**Dataset excerpts**
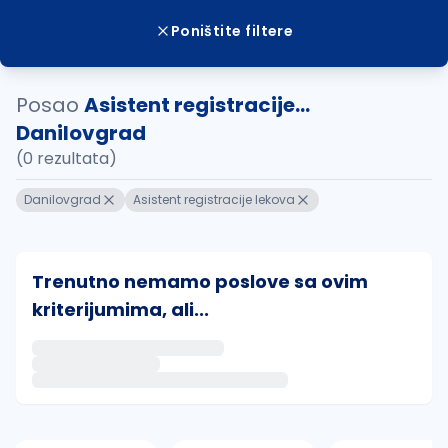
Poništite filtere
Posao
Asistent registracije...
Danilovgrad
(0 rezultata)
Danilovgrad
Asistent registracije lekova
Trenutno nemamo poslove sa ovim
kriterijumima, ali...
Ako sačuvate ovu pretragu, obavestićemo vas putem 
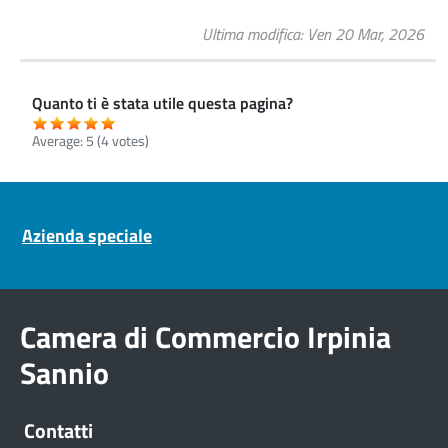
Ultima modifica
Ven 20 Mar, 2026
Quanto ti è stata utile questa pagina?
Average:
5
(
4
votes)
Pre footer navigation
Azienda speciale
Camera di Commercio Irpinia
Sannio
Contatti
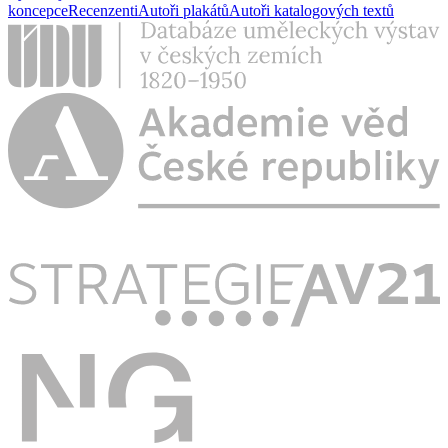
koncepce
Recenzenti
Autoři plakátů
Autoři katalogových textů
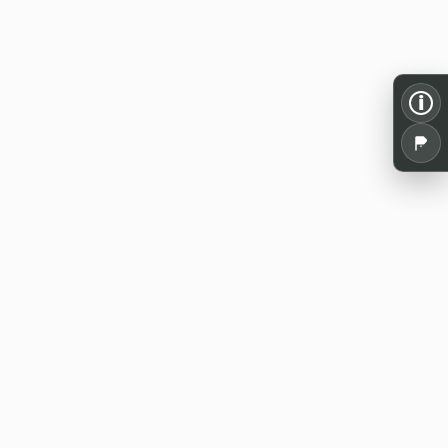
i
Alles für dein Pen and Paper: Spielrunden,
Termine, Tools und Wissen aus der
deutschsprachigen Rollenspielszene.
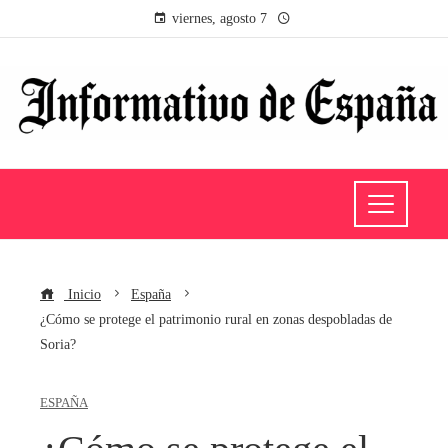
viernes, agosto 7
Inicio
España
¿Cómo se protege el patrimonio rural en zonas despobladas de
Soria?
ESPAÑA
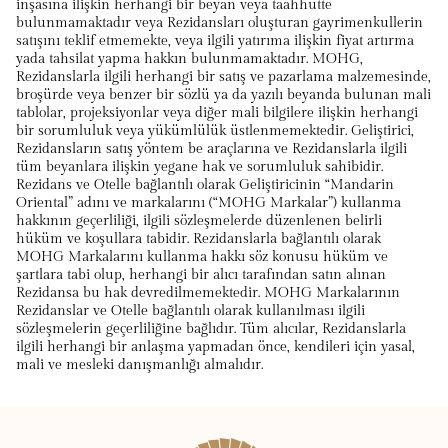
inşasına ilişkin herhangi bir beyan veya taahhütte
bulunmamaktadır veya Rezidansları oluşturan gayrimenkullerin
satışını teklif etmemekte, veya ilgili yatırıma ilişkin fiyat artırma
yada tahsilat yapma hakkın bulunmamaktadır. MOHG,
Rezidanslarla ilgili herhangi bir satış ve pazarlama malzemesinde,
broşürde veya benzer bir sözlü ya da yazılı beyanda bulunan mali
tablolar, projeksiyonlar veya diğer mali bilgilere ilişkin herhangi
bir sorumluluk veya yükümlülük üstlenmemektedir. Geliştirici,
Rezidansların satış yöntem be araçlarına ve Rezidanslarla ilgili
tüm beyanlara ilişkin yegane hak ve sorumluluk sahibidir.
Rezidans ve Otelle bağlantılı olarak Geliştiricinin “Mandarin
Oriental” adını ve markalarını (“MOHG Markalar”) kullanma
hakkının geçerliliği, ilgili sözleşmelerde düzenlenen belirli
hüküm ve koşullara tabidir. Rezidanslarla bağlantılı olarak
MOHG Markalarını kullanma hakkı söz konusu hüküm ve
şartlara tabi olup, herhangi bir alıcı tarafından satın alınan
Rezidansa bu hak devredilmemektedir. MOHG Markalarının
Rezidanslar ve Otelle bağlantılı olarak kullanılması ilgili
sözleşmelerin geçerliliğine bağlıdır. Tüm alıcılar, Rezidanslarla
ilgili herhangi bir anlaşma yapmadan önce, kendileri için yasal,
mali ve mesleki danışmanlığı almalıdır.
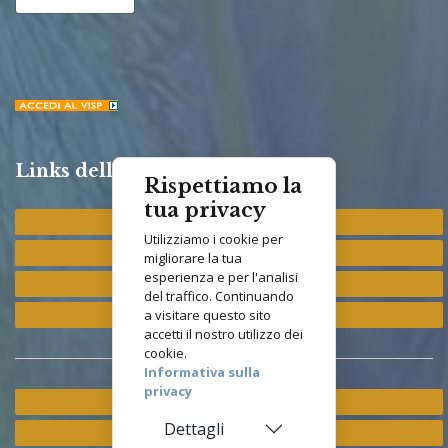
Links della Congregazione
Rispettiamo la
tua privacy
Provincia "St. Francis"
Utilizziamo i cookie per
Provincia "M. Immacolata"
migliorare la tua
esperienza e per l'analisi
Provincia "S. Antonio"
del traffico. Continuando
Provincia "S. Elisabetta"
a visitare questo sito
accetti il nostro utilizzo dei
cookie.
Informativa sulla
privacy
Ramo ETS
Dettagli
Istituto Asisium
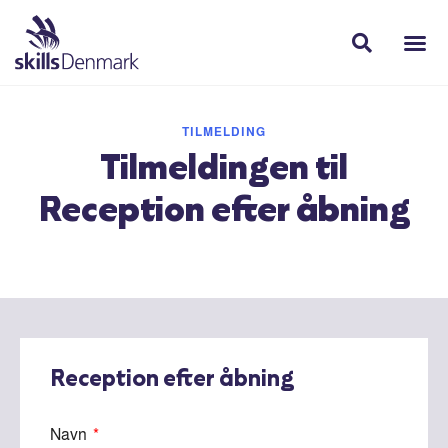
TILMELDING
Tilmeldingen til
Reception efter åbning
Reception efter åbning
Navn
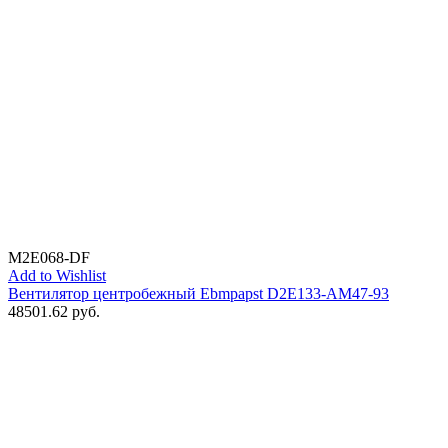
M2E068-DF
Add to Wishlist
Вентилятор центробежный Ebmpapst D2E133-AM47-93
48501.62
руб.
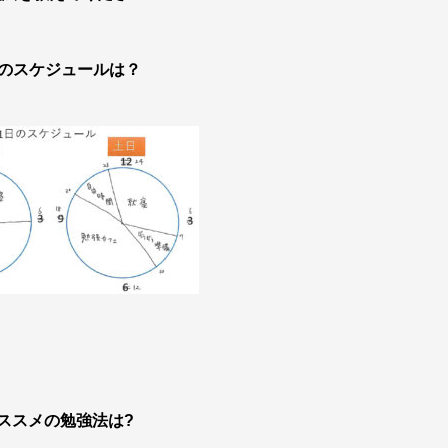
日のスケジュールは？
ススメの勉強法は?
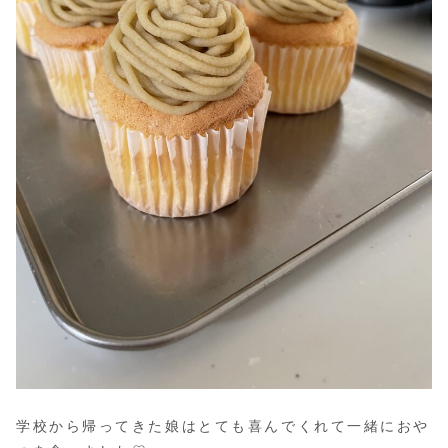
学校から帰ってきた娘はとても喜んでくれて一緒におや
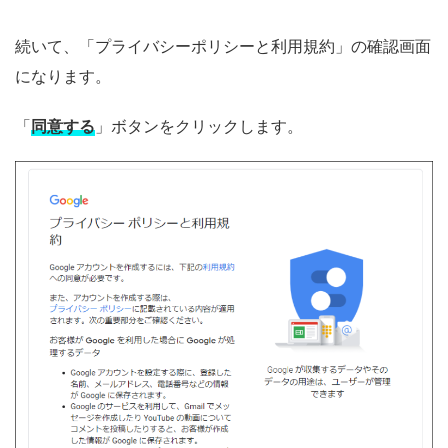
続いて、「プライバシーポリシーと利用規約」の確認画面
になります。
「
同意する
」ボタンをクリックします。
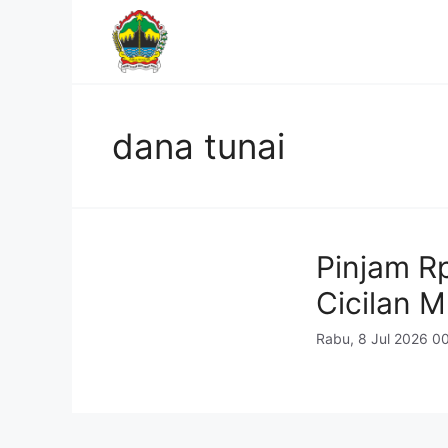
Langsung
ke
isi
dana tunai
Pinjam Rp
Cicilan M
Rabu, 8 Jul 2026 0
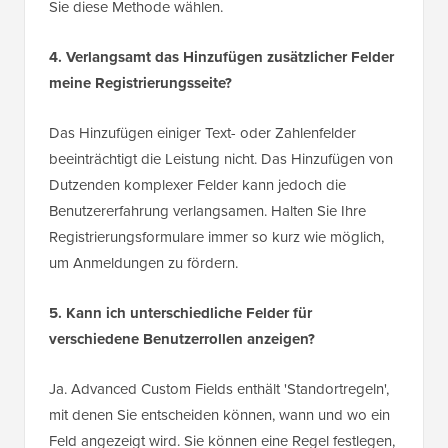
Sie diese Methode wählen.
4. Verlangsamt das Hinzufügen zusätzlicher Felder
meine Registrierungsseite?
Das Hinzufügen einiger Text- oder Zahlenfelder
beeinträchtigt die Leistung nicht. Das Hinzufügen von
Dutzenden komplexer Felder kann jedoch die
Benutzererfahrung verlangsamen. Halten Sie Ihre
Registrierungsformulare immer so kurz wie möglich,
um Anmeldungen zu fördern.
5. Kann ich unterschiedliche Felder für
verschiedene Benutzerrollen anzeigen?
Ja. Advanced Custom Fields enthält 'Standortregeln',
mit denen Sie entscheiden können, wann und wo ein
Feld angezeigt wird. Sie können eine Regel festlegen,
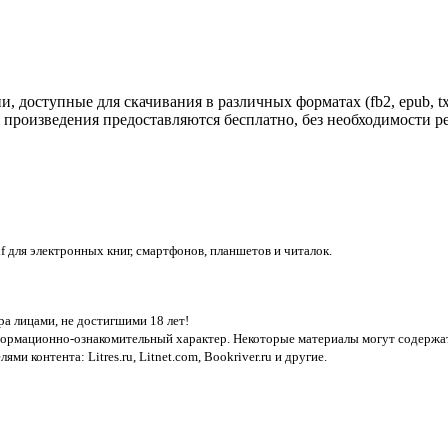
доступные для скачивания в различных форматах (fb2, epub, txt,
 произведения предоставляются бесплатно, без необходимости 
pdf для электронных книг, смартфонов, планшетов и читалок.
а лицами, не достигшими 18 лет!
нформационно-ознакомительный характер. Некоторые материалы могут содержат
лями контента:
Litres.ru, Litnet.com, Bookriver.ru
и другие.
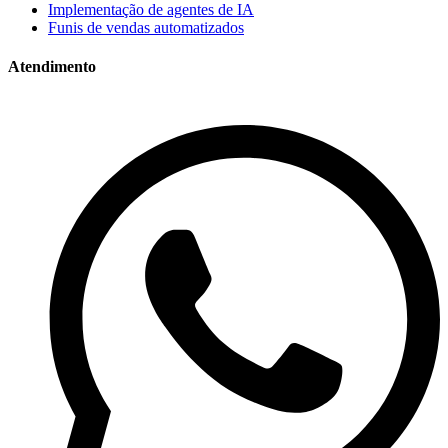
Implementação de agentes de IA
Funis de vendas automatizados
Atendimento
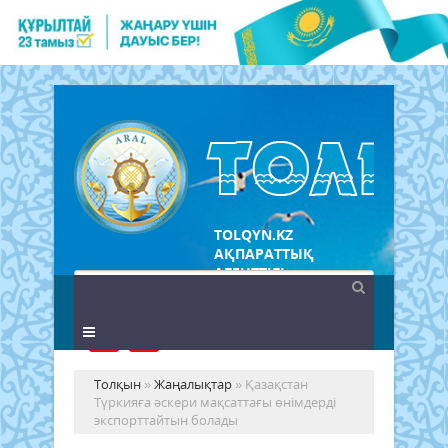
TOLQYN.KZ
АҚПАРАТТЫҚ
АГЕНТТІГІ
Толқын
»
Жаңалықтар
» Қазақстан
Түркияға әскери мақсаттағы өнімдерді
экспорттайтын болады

**Task description**
Write out the data exactly, but not its pictures.

**Completed exercise**
Poništite filtere
Posao
Asistent registracije...
Danilovgrad
(0 rezultata)
Danilovgrad
Asistent registracije lekova
Trenutno nemamo poslove sa ovim
kriterijumima, ali...
Ako sačuvate ovu pretragu, obavestićemo vas putem 
Ultima modifica
Ven 20 Mar, 2026
Quanto ti è stata utile questa pagina?
Average:
5
(
4
votes)
Pre footer navigation
Azienda speciale
Camera di Commercio Irpinia
Sannio
Contatti
koncepce
Recenzenti
Autoři plakátů
Autoři katalogových textů
i
Alles für dein Pen and Paper: Spielrunden,
Termine, Tools und Wissen aus der
deutschsprachigen Rollenspielszene.
viernes, agosto 7
Inicio
España
¿Cómo se protege el patrimonio rural en zonas despobladas de
Soria?
ESPAÑA
inşasına ilişkin herhangi bir beyan veya taahhütte
bulunmamaktadır veya Rezidansları oluşturan gayrimenkullerin
satışını teklif etmemekte, veya ilgili yatırıma ilişkin fiyat artırma
yada tahsilat yapma hakkın bulunmamaktadır. MOHG,
Rezidanslarla ilgili herhangi bir satış ve pazarlama malzemesinde,
broşürde veya benzer bir sözlü ya da yazılı beyanda bulunan mali
tablolar, projeksiyonlar veya diğer mali bilgilere ilişkin herhangi
bir sorumluluk veya yükümlülük üstlenmemektedir. Geliştirici,
Rezidansların satış yöntem be araçlarına ve Rezidanslarla ilgili
tüm beyanlara ilişkin yegane hak ve sorumluluk sahibidir.
Rezidans ve Otelle bağlantılı olarak Geliştiricinin “Mandarin
Oriental” adını ve markalarını (“MOHG Markalar”) kullanma
hakkının geçerliliği, ilgili sözleşmelerde düzenlenen belirli
hüküm ve koşullara tabidir. Rezidanslarla bağlantılı olarak
MOHG Markalarını kullanma hakkı söz konusu hüküm ve
şartlara tabi olup, herhangi bir alıcı tarafından satın alınan
Rezidansa bu hak devredilmemektedir. MOHG Markalarının
Rezidanslar ve Otelle bağlantılı olarak kullanılması ilgili
sözleşmelerin geçerliliğine bağlıdır. Tüm alıcılar, Rezidanslarla
ilgili herhangi bir anlaşma yapmadan önce, kendileri için yasal,
mali ve mesleki danışmanlığı almalıdır.
Links della Congregazione
Rispettiamo la
tua privacy
Provincia "St. Francis"
Utilizziamo i cookie per
Provincia "M. Immacolata"
migliorare la tua
esperienza e per l'analisi
Provincia "S. Antonio"
del traffico. Continuando
Provincia "S. Elisabetta"
a visitare questo sito
accetti il nostro utilizzo dei
cookie.
Informativa sulla
privacy
Ramo ETS
Dettagli
Istituto Asisium
TILMELDING
Tilmeldingen til
Reception efter åbning
Reception efter åbning
Navn
M2E068-DF
Add to Wishlist
Вентилятор центробежный Ebmpapst D2E133-AM47-93
48501.62
руб.
日のスケジュールは？
ススメの勉強法は?
学校から帰ってきた娘はとても喜んでくれて一緒におや
続いて、「プライバシーポリシーと利用規約」の確認画面
になります。
「
同意する
」ボタンをクリックします。
Langsung
ke
isi
dana tunai
Pinjam Rp
Cicilan M
Rabu, 8 Jul 2026 0
Sie diese Methode wählen.
4. Verlangsamt das Hinzufügen zusätzlicher Felder
meine Registrierungsseite?
Das Hinzufügen einiger Text- oder Zahlenfelder
beeinträchtigt die Leistung nicht. Das Hinzufügen von
Dutzenden komplexer Felder kann jedoch die
Benutzererfahrung verlangsamen. Halten Sie Ihre
Registrierungsformulare immer so kurz wie möglich,
um Anmeldungen zu fördern.
5. Kann ich unterschiedliche Felder für
verschiedene Benutzerrollen anzeigen?
Ja. Advanced Custom Fields enthält 'Standortregeln',
mit denen Sie entscheiden können, wann und wo ein
Feld angezeigt wird. Sie können eine Regel festlegen,
доступные для скачивания в различных форматах (fb2, epub, txt,
 произведения предоставляются бесплатно, без необходимости 
pdf для электронных книг, смартфонов, планшетов и читалок.
а лицами, не достигшими 18 лет!
нформационно-ознакомительный характер. Некоторые материалы могут содержат
лями контента:
Litres.ru, Litnet.com, Bookriver.ru
и другие.
Implementação de agentes de IA
Funis de vendas automatizados
Atendimento
TOLQYN.KZ
АҚПАРАТТЫҚ
АГЕНТТІГІ
Толқын
»
Жаңалықтар
» Қазақстан
Түркияға әскери мақсаттағы өнімдерді
экспорттайтын болады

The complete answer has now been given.